#### [Task brief]
Search the entries below for the word "including" and copy every line where it appears.

Page images and extracted text
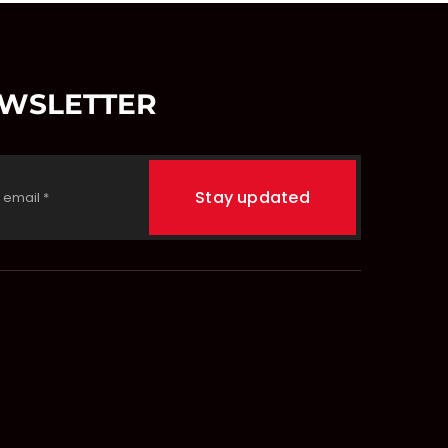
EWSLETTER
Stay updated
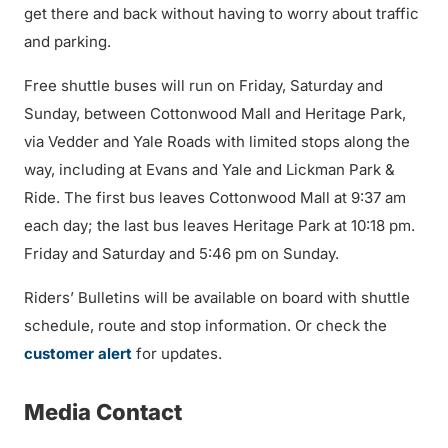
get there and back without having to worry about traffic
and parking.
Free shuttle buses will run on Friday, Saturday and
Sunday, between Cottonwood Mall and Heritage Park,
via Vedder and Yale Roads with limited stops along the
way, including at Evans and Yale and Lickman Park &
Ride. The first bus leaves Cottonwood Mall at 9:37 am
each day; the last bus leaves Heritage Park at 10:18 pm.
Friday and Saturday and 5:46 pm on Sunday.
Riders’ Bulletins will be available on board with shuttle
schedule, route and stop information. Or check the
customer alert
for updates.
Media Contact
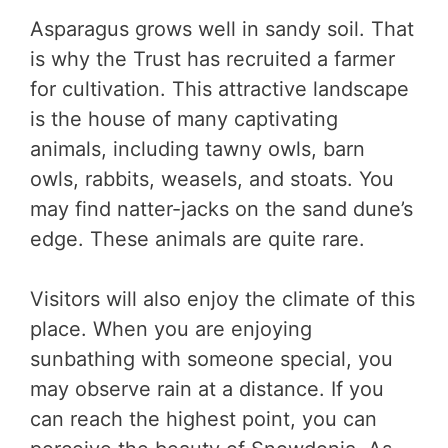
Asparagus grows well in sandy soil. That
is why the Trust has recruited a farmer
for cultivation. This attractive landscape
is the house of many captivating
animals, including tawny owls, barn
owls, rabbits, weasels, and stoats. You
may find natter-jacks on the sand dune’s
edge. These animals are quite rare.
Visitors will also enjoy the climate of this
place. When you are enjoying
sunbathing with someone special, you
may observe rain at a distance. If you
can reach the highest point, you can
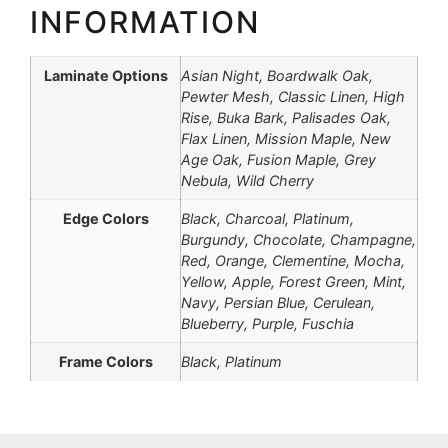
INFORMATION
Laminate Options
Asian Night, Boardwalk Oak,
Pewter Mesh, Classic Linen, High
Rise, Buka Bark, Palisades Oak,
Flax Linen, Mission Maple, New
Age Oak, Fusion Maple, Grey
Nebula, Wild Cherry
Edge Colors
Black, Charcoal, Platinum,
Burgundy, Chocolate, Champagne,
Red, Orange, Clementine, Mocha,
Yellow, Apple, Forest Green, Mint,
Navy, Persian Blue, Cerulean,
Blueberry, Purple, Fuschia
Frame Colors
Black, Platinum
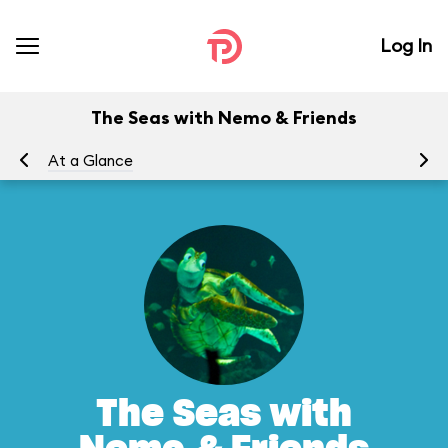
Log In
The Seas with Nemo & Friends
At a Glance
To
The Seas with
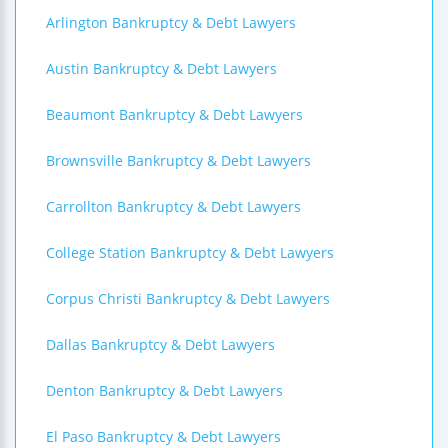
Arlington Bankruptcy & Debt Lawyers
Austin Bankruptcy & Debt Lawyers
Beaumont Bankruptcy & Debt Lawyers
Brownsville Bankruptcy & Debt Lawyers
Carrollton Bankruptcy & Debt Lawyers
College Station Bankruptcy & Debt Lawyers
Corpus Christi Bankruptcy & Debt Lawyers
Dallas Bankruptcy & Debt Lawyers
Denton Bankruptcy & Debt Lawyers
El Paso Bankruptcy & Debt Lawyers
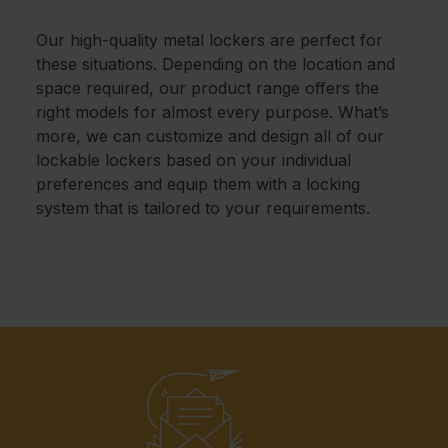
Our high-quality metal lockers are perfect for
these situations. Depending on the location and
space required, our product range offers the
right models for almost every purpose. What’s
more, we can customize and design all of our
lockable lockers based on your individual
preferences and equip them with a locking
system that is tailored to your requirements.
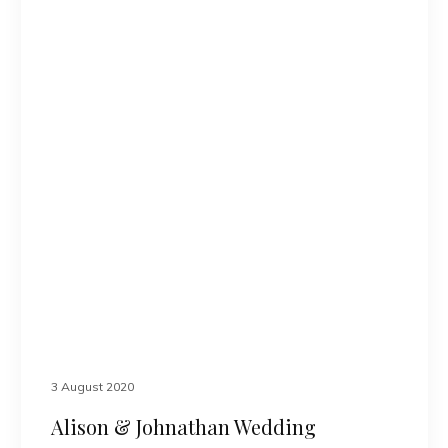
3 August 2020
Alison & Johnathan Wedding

==

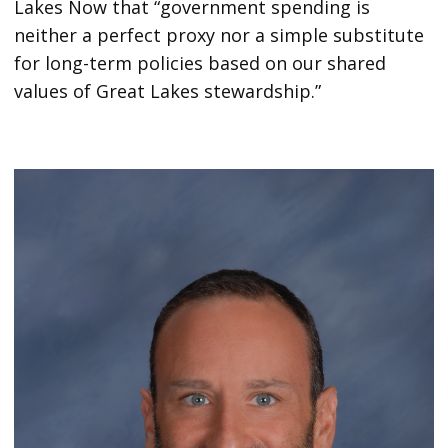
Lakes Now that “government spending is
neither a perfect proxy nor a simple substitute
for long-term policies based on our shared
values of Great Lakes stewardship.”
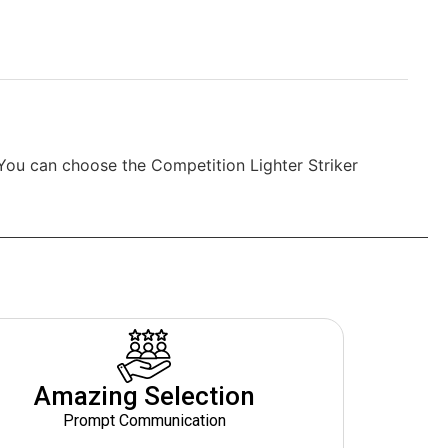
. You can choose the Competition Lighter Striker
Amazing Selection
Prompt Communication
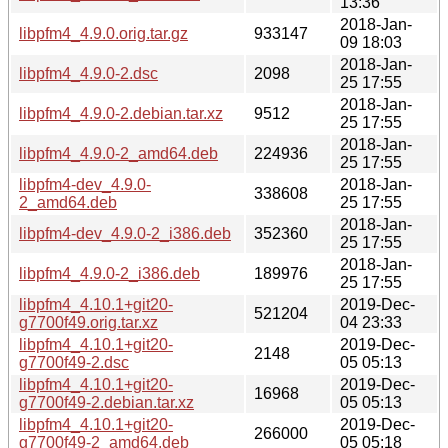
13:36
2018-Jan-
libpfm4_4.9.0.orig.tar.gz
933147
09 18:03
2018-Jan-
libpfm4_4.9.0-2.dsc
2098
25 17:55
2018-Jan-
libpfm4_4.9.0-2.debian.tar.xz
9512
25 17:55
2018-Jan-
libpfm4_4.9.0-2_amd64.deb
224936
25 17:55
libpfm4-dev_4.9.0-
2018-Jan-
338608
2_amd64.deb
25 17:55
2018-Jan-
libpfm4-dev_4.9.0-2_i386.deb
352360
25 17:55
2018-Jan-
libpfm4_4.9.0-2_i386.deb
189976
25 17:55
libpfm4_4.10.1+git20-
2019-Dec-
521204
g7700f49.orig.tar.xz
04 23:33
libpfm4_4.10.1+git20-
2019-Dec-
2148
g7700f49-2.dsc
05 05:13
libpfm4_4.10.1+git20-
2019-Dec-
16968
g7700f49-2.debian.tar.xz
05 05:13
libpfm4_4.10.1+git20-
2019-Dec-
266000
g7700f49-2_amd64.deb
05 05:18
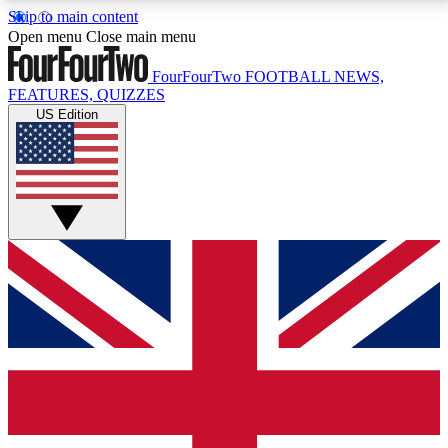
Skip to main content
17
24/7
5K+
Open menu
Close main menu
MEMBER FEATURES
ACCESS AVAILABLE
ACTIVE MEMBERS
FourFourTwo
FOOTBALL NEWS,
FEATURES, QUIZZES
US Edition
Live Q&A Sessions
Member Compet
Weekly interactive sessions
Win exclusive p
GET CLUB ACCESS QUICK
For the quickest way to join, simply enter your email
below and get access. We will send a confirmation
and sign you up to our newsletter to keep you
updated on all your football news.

#### [Problem solution]
way, including at Evans and Yale and Lickman Park &
animals, including tawny owls, barn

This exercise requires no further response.